Israel has crushed Hamas in the devastating war in the Gaza Strip. Hezbollah, the Shiite militant group in Lebanon, has seen its top leadership killed by Israel and has been struggling since. A lightning offensive in December 2024 overthrew Iran’s longtime stalwart ally and client in Syria, former president Bashar al Assad, after years of war there. Yemen’s Iranian-backed Houthi rebels also have been pounded by Israeli and US airstrikes.

China meanwhile has remained a major buyer of Iranian crude oil, but hasn’t provided overt military support. Neither has Russia, which has relied on Iranian drones in its war on Ukraine.

Iran’s nuclear programme


Iran has insisted for decades that its nuclear programme is peaceful. However, its officials have increasingly threatened to pursue a nuclear weapon. Iran had been enriching uranium to near weapons-grade levels before the US attack in June, making it the only country in the world without a nuclear weapons programme to do so.

Tehran also increasingly cut back its cooperation with the International Atomic Energy Agency (IAEA), the UN’s nuclear watchdog, as tensions increased over its nuclear programme in recent years. The IAEA’s director-general has warned Iran could build as many as 10 nuclear bombs, should it decide to weaponise its programme.

US intelligence agencies have assessed that Iran has yet to begin a weapons programme, but has “undertaken activities that better position it to produce a nuclear device, if it chooses to do so”.

Iran recently said it was no longer enriching uranium at any site in the country, trying to signal to the West that it remains open to potential negotiations over its atomic programme to ease sanctions. But there’s been no significant talks in the months since the June war.

US-Iran ties post-Islamic Revolution

Iran decades ago was one of the United States’ top allies in the Middle East under Shah Mohammad Reza Pahlavi, who purchased American military weapons and allowed CIA technicians to run secret listening posts monitoring the neighbouring Soviet Union. The CIA fomented a 1953 coup that cemented the shah’s rule.

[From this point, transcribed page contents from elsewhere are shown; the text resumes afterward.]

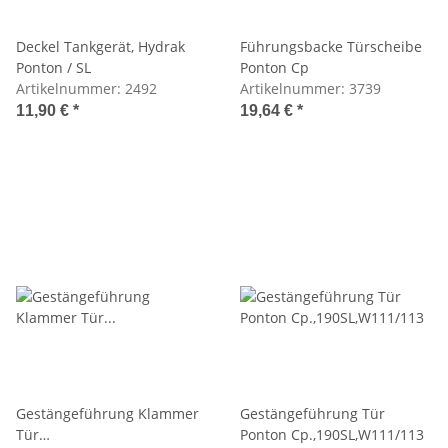
Deckel Tankgerät, Hydrak
Führungsbacke Türscheibe
Ponton / SL
Ponton Cp
Artikelnummer:
2492
Artikelnummer:
3739
11,90 €
*
19,64 €
*
Gestängeführung Klammer
Gestängeführung Tür
Tür
Ponton Cp.,190SL,W111/113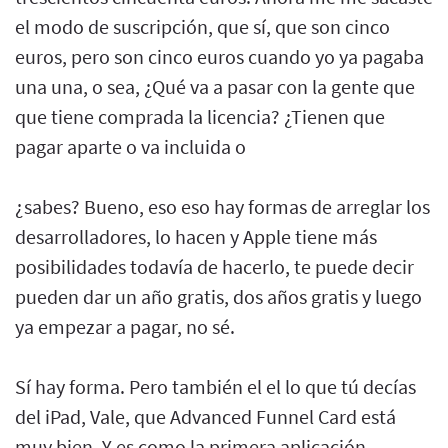
el modo de suscripción, que sí, que son cinco
euros, pero son cinco euros cuando yo ya pagaba
una una, o sea, ¿Qué va a pasar con la gente que
que tiene comprada la licencia? ¿Tienen que
pagar aparte o va incluida o
¿sabes? Bueno, eso eso hay formas de arreglar los
desarrolladores, lo hacen y Apple tiene más
posibilidades todavía de hacerlo, te puede decir
pueden dar un año gratis, dos años gratis y luego
ya empezar a pagar, no sé.
Sí hay forma. Pero también el el lo que tú decías
del iPad, Vale, que Advanced Funnel Card está
muy bien. Y es como la primera aplicación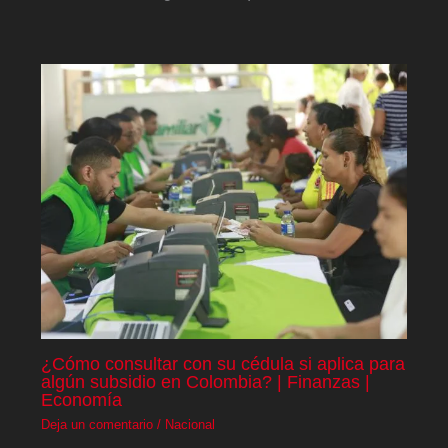
¿Cómo consultar con su cédula si aplica para
algún subsidio en Colombia? | Finanzas |
Economía
Deja un comentario
/
Nacional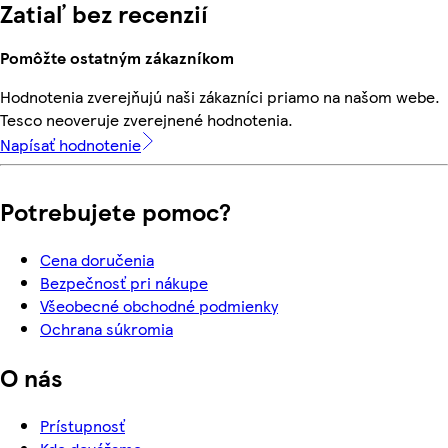
Zatiaľ bez recenzií
Pomôžte ostatným zákazníkom
Hodnotenia zverejňujú naši zákazníci priamo na našom webe.
Tesco neoveruje zverejnené hodnotenia.
Napísať hodnotenie
Potrebujete pomoc?
Cena doručenia
Bezpečnosť pri nákupe
Všeobecné obchodné podmienky
Ochrana súkromia
O nás
Prístupnosť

But in January 1979, the shah fled Iran as mass demonstrations swelled against his rule. Then came the Islamic Revolution led by Ayatollah Ruhollah Khomeini, which created Iran’s theocratic government.

Later that year, university students overran the US Embassy in Tehran, seeking the shah’s extradition and sparking the 444-day hostage crisis that saw diplomatic relations between Iran and the US severed.

During the Iran-Iraq war of the 1980s, the US backed Saddam Hussein. During that conflict, the US launched a one-day assault that crippled Iran at sea as part of the so-called “Tanker War”, and later shot down an Iranian commercial airliner that the US military said it mistook for a warplane.

Iran and the US have seesawed between enmity and grudging diplomacy in the years since. Relations peaked with the 2015 nuclear deal, which saw Iran greatly limit its programme in exchange for the lifting of sanctions. But Trump unilaterally withdrew America from the accord in 2018, sparking tensions in the Middle East that intensified after Hamas’s October 7, 2023, attack on Israel.